Summary by CodeRabbit

Release Notes

New Features
- Added Attention2DAttention, a 2D-mesh context parallelism strategy for visual-gen diffusion models (FLUX, Wan, LTX2), based on https://arxiv.org/pdf/2503.15758
- New --dit_attn2d_row_size / --dit_attn2d_col_size CLI options; default 1 (disabled)
- Enhanced log-sum-exp output in the Flash Attention 4 backend to support partial-output combining across the row process group
Improvements
- Unified Attention2D under cp_size alongside ring attention — both are context parallelism strategies, mutually exclusive, sharing the same cp_size slot in VisualGenMapping
- Validated mutual exclusivity: Ulysses + Attention2D raises NotImplementedError; Attention2D + ring raises ValueError
Tests
- Added comprehensive distributed multi-GPU tests for Attention2D functionality and mesh variants

Description

Adds Attention2DAttention, a 2D-mesh sequence parallelism strategy for visual-gen diffusion models (FLUX, Wan, LTX2), based on the approach described in arxiv.org/pdf/2503.15758.
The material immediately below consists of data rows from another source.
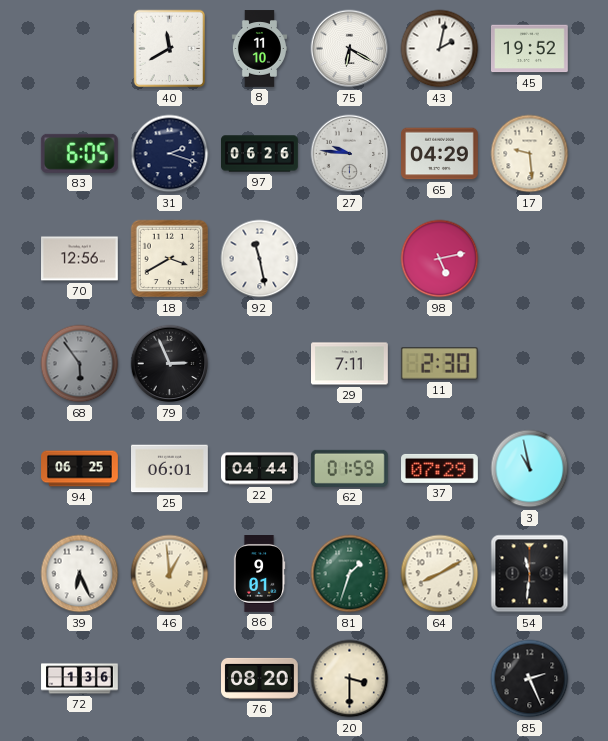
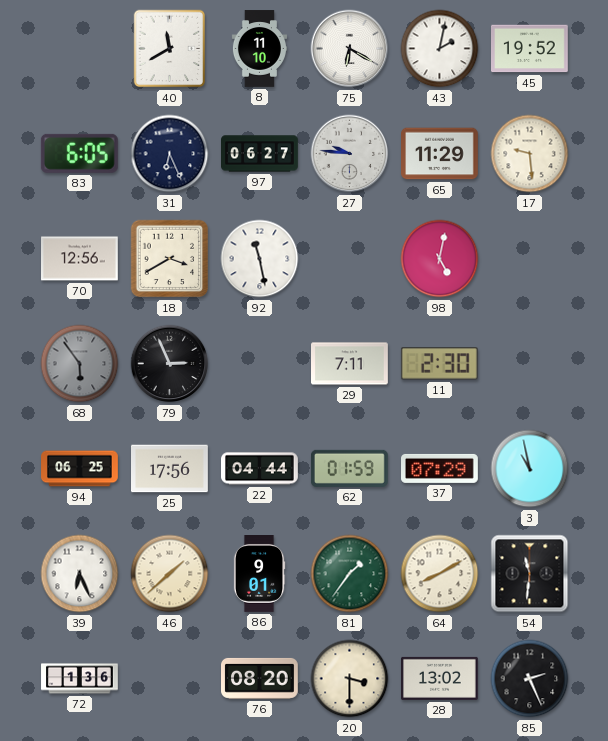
31: 2:18 -> 6:26
97: 06:26 -> 06:27
65: 04:29 -> 11:29
98: 5:13 -> 5:02
25: 06:01 -> 17:56
46: 12:59 -> 1:38
81: 1:33 -> 1:36
28: none -> 13:02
Unlike Ulysses, which requires the number of attention heads to be divisible by the parallelism degree, Attention2D distributes the sequence across a row_size × col_size process group mesh with no head-divisibility constraint. It also has asymptotically lower communication cost: as the number of processors increases, each GPU handles a smaller sequence shard, so the per-GPU communication volume scales as O(1/P).

Communication pattern:

Q tokens: all-gathered across the row group
K/V tokens: fused into a single all-gather across the col group
Partial outputs: combined via flash_attn_combine (LSE-weighted reduction) across the row group

Design:

Attention2D is unified under cp_size in VisualGenMapping, the same slot used by ring attention — the two are mutually exclusive context parallelism strategies
Controlled by dit_attn2d_row_size / dit_attn2d_col_size (default 1, i.e., disabled)
Composable with CFG parallelism

Test Coverage

New file: tests/unittest/_torch/visual_gen/multi_gpu/test_attn2d_attention.py
- Multi-GPU tests covering 2×2, 1×4, and 4×1 mesh configurations with both vanilla and FlashAttention4 inner backends
- Single-GPU smoke test for FlashAttn4Attention.forward
Extended: tests/unittest/_torch/visual_gen/test_visual_gen_args.py
- ParallelConfig attn2d fields, seq_parallel_size computation for attn2d and Ulysses modes
Extended: tests/unittest/_torch/visual_gen/multi_gpu/test_visual_gen_mapping.py
- attn2d size/rank/group construction tests; constructor validation tests (ulysses+attn2d, cp_size mismatch, ring+attn2d exclusivity); multi-GPU CP collective test verifying attn2d_mesh_rank == cp_rank across all 4 ranks

PR Checklist

Please review the following before submitting your PR:

PR description clearly explains what and why. If using CodeRabbit's summary, please make sure it makes sense.
PR Follows TRT-LLM CODING GUIDELINES to the best of your knowledge.
Test cases are provided for new code paths (see test instructions)
Any new dependencies have been scanned for license and vulnerabilities
CODEOWNERS updated if ownership changes
Documentation updated as needed
Update tava architecture diagram if there is a significant design change in PR.
The reviewers assigned automatically/manually are appropriate for the PR.
Please check this after reviewing the above items as appropriate for this PR.

GitHub Bot Help

To see a list of available CI bot commands, please comment /bot help.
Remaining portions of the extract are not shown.